Die Alternative für Deutschland hat den Einzug in den Bundestag knapp verpasst: Die Partei kam bei der Bundestagswahl auf 4,7 Prozent der Stimmen. Viele Anhänger der AfD hatten die vollmundigen Prognosen der Parteispitze von sieben bis acht Prozent offenbar für bare Münze genommen – und es traf sie bis ins Mark, dass die Anti-Euro-Partei nun nicht im Bundestag sitzt. Zahlreiche AfD-Fans vermuteten umgehend  Manipulationen. Lucke selbst beklagte auf der Wahlparty „Entartungen der Demokratie“.

Von Redaktion Publikative.org

Die besten Ergebnisse erzielte die AfD in Ostdeutschland, vor allem in Sachsen. Aber auch in mehreren Wahlkreisen in Nord- und Süddeutschland schnitt die AfD gut ab.

AfD-Ergebnisse bei der Bundestagswahl 2013 (Quelle: Wahlatlas.net)
AfD-Ergebnisse bei der Bundestagswahl 2013 (Quelle: Wahlatlas.net)

Auffällig ist, dass die AfD in vielen Wahlkreisen stark ist, wo sonst auch die NPD überdurchschnittlich punkten konnte.

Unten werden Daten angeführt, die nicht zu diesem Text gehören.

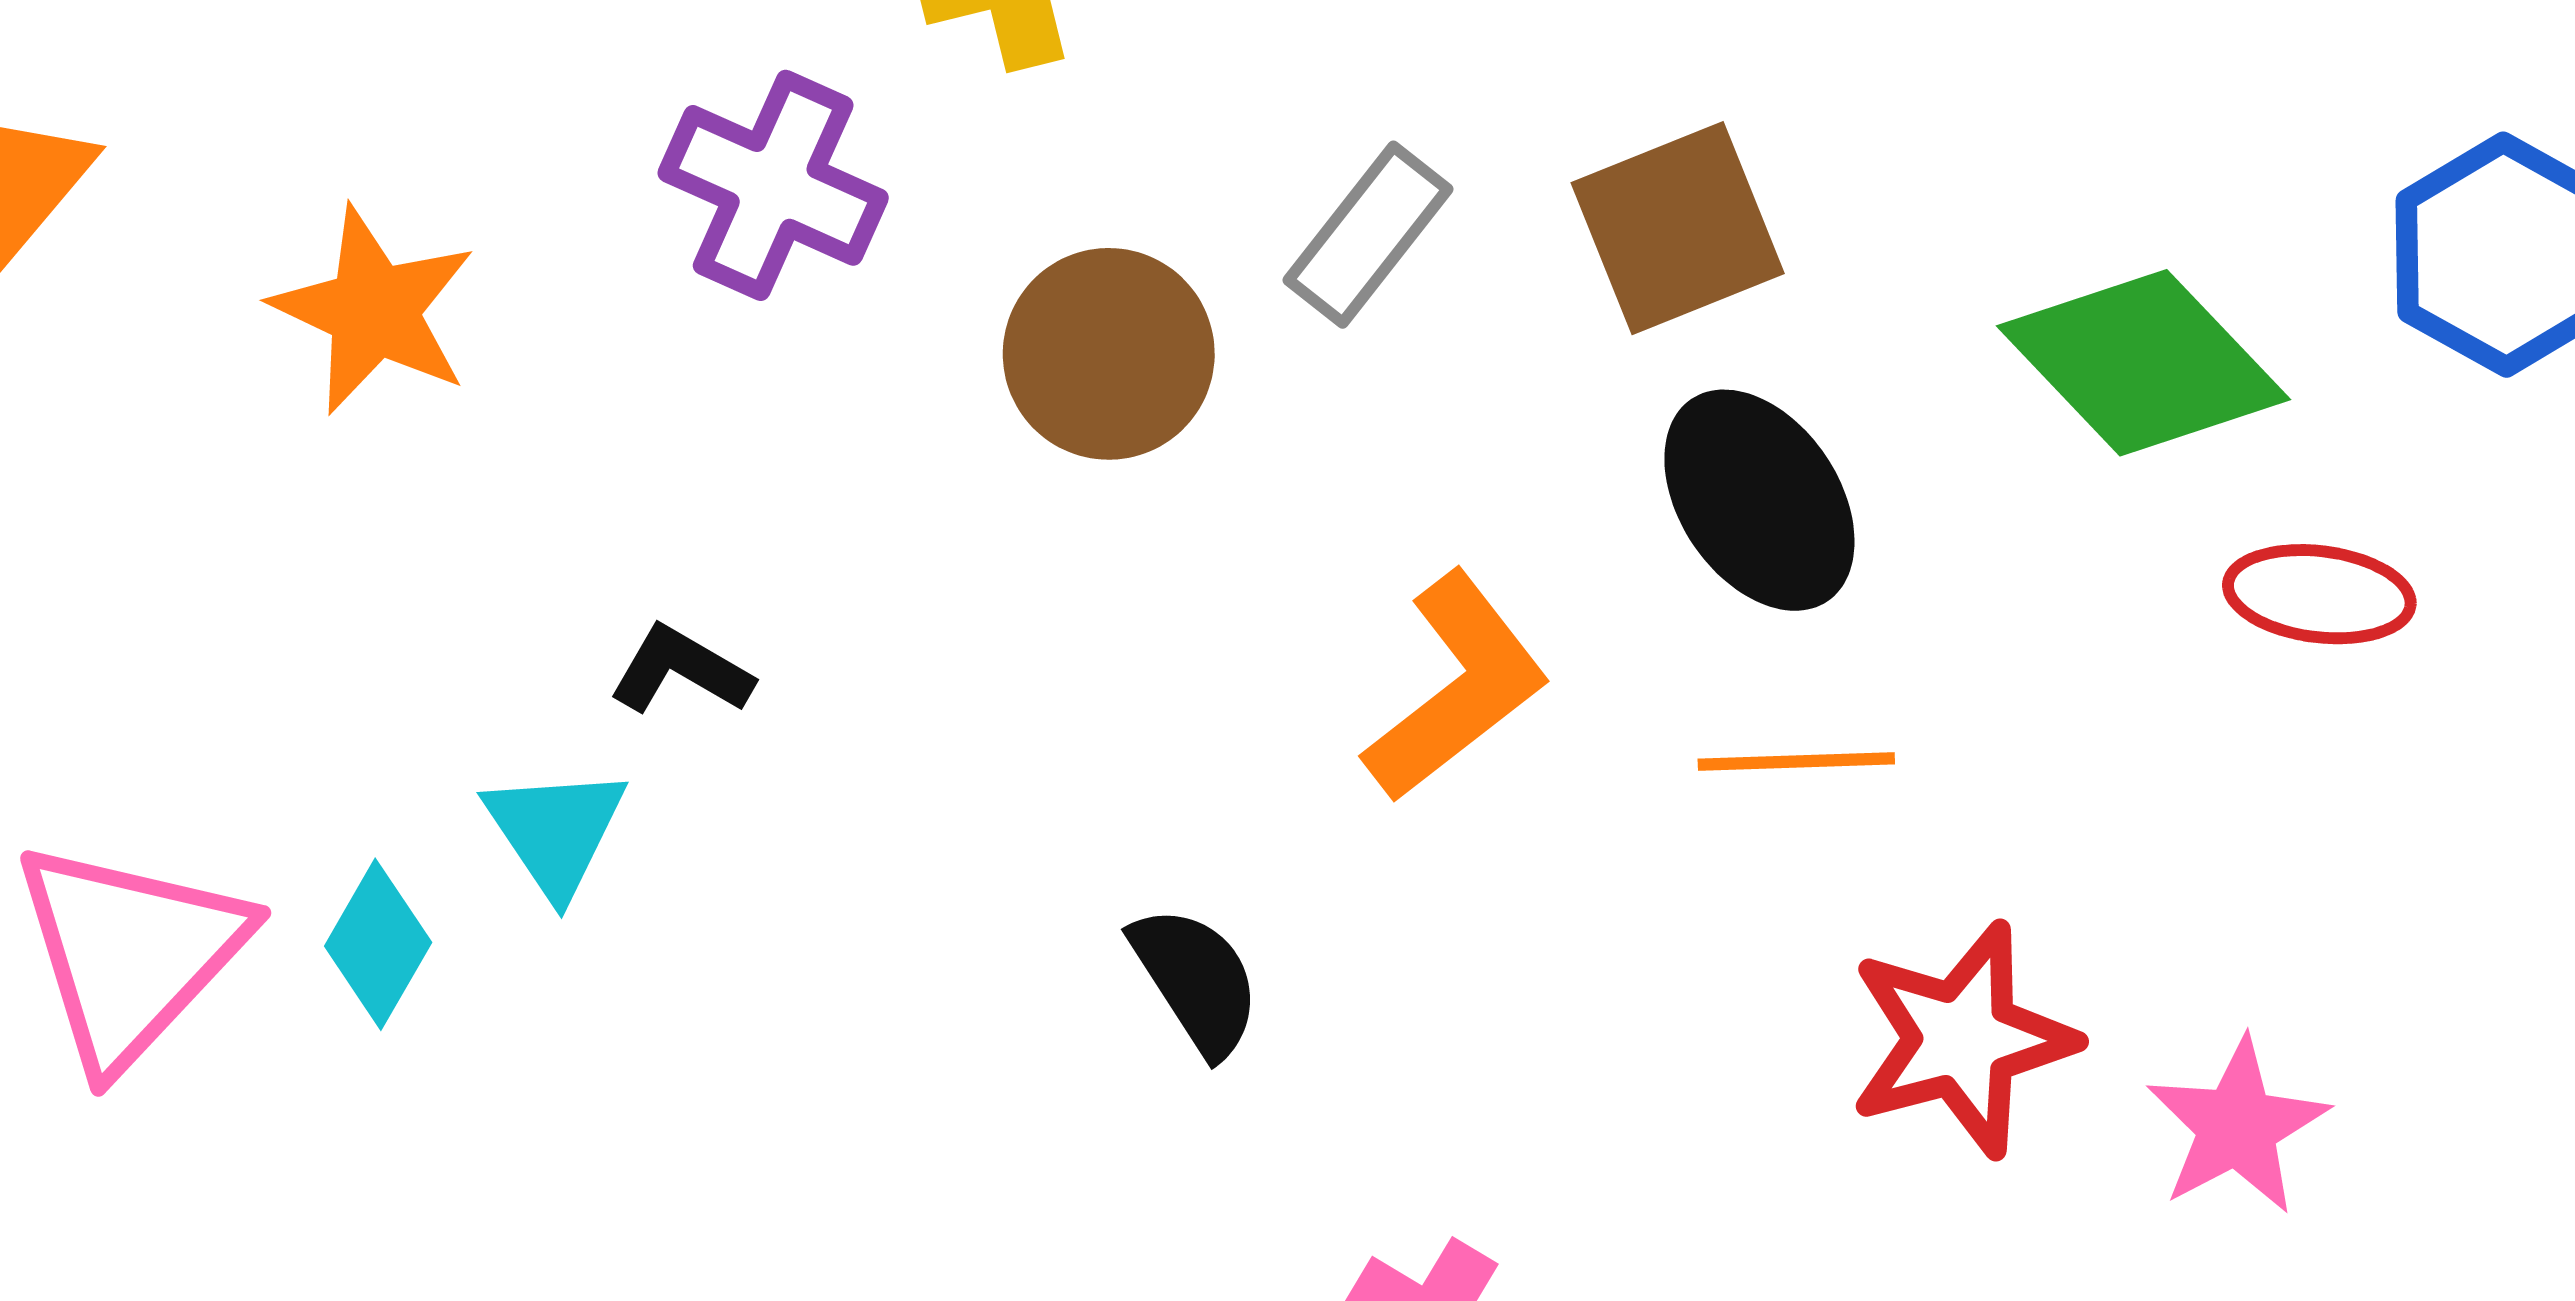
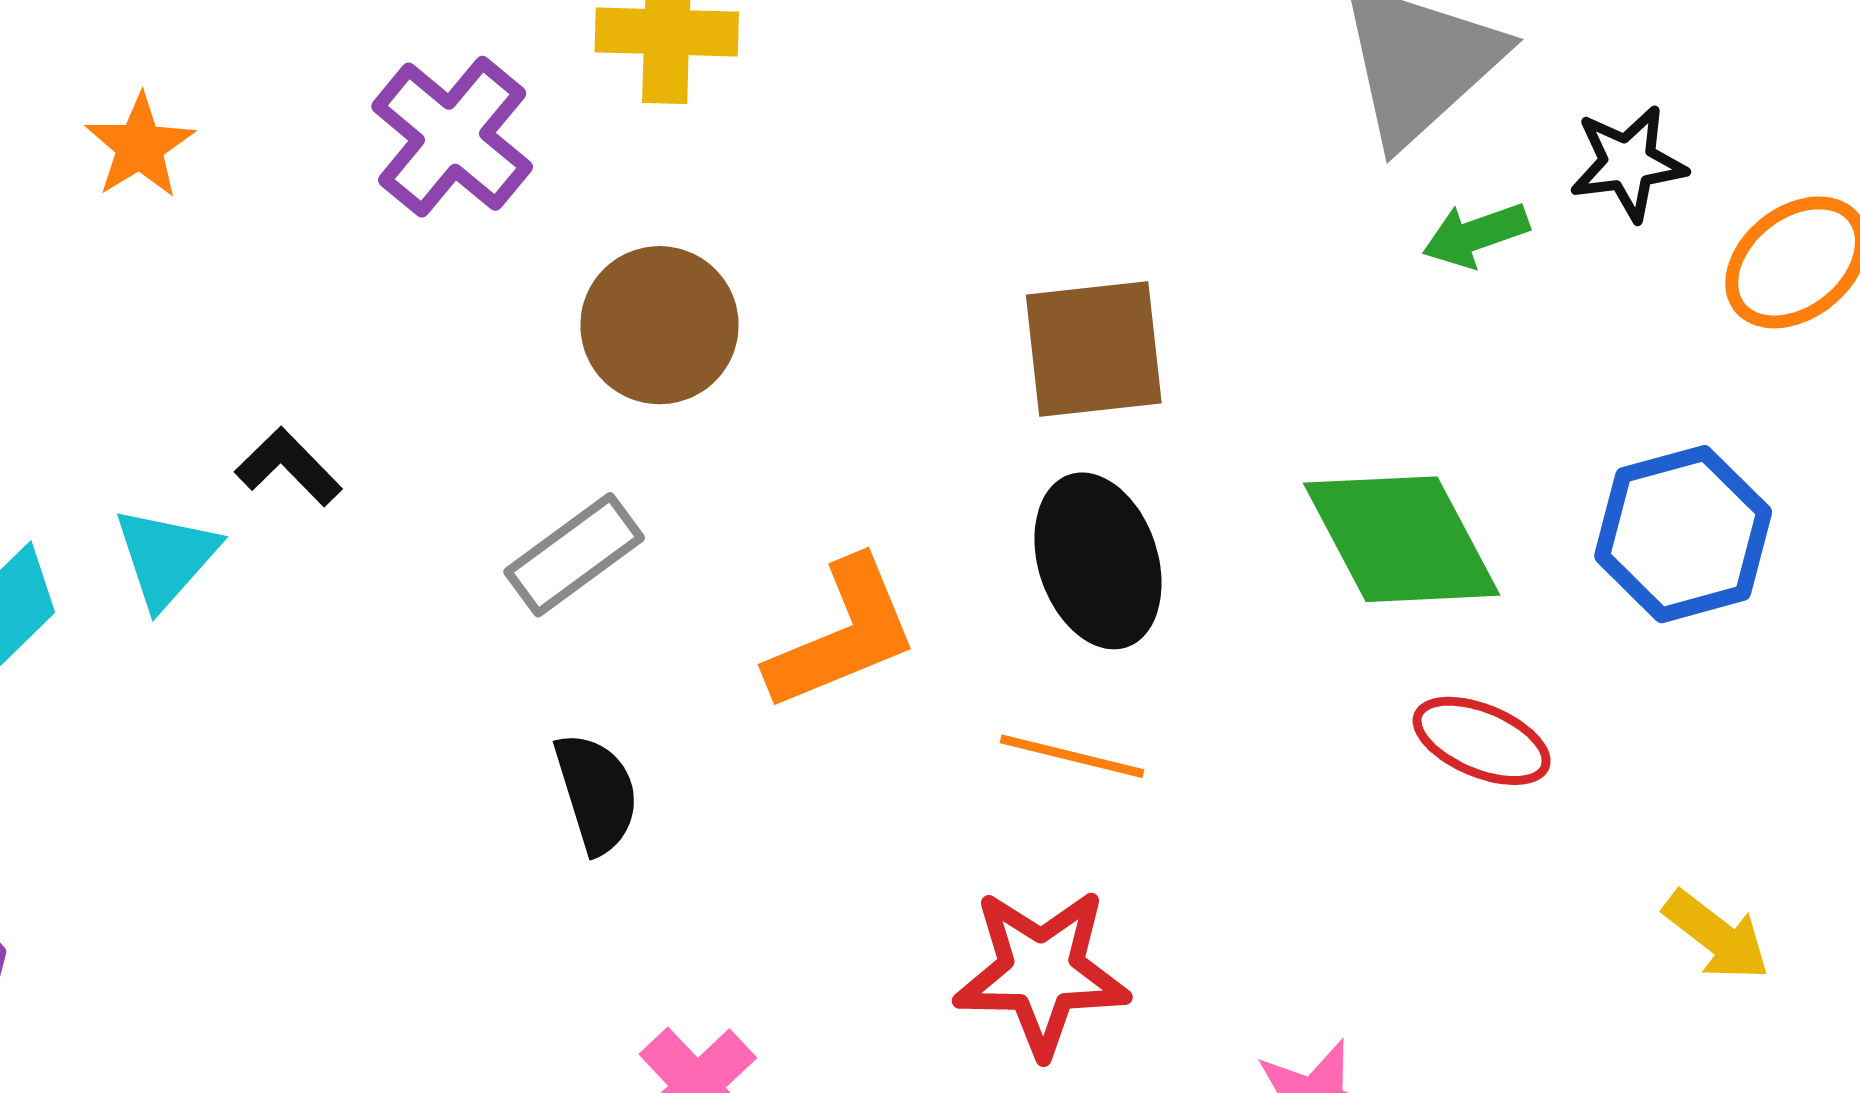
gray rectangle: (1368, 235) -> (574, 555), moved
orange star: (374, 310) -> (140, 146), size x0.7
red star: (1962, 1039) -> (1042, 972), moved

Auf Ostdeutschland bezogen, wäre die AfD in den Bundestag eingezogen, im Westen lag sie aber deutlich unter der Fünf-Prozent-Hürde.

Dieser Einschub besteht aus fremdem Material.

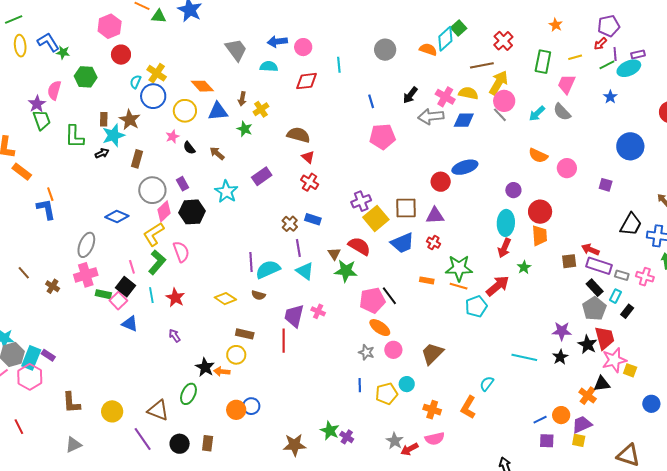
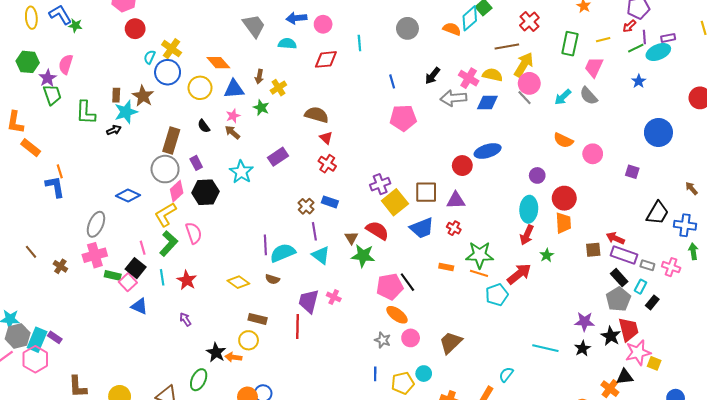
green hexagon: (86, 77) -> (28, 62), moved
pink star: (172, 137) -> (233, 116), moved
brown rectangle: (137, 159) -> (171, 140), moved, size x1.4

Bei der Bundestagswahl 2013 kam die NPD auf 1,3 Prozent der Stimmen. (Quelle: Wahlatlas.net)
Bei der Bundestagswahl 2013 kam die NPD auf 1,3 Prozent der Stimmen. (Quelle: Wahlatlas.net)

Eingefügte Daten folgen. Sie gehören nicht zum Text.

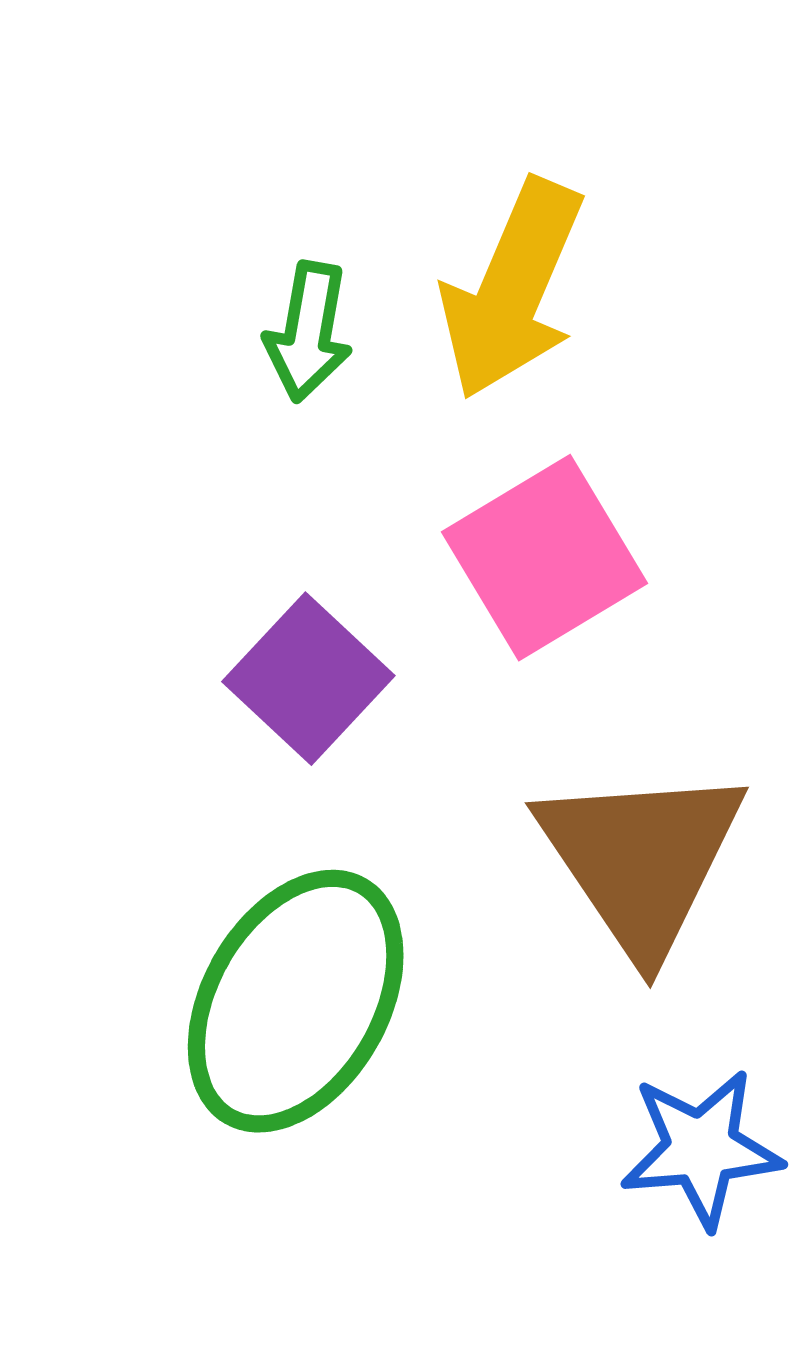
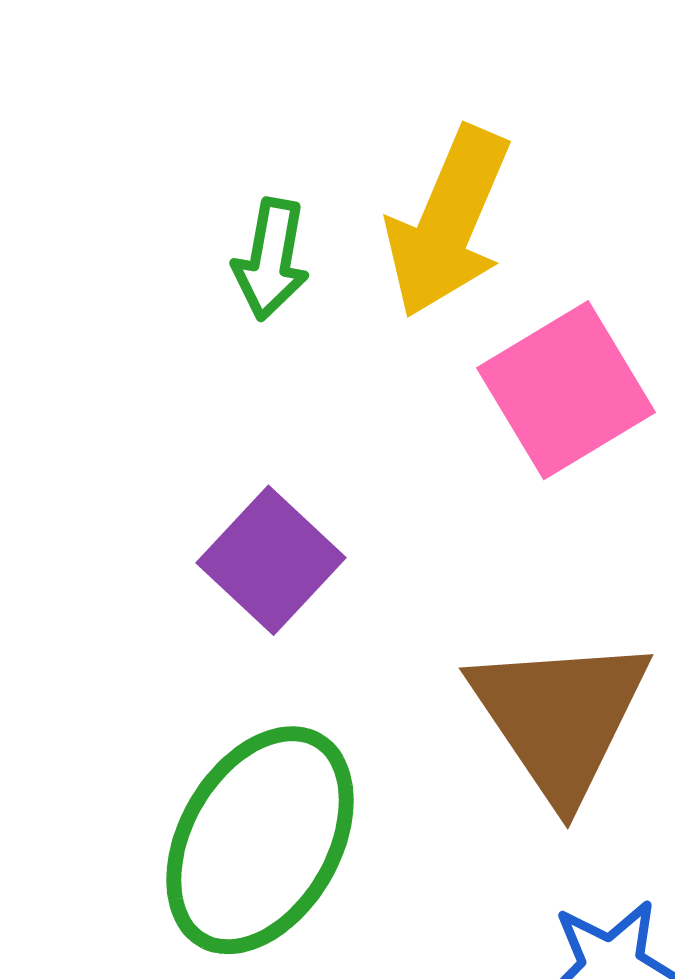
pink square: (545, 558) -> (566, 390), moved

In einer ersten Rede auf der Wahlparty benutzte Parteichef Bernd Lucke dann ein bemerkenswertes Vokabular. „Meine Damen und Herren, wir haben so viel an Entartungen von Demokratie und Parlamentarismus in den letzten vier Jahren erlebt“, beklagte er. „Entartete“ Demokratie und „entarteter“ Parlamentarismus – der Begriff Entartung ist zwar auch aus der Physik, Mathematik oder Medizin bekannt, Lucke benutzt ihn aber unzweideutig im politischen Kontext. Und in diesem Zusammenhang ist der Begriff vor allem aus der NS-Zeit bekannt.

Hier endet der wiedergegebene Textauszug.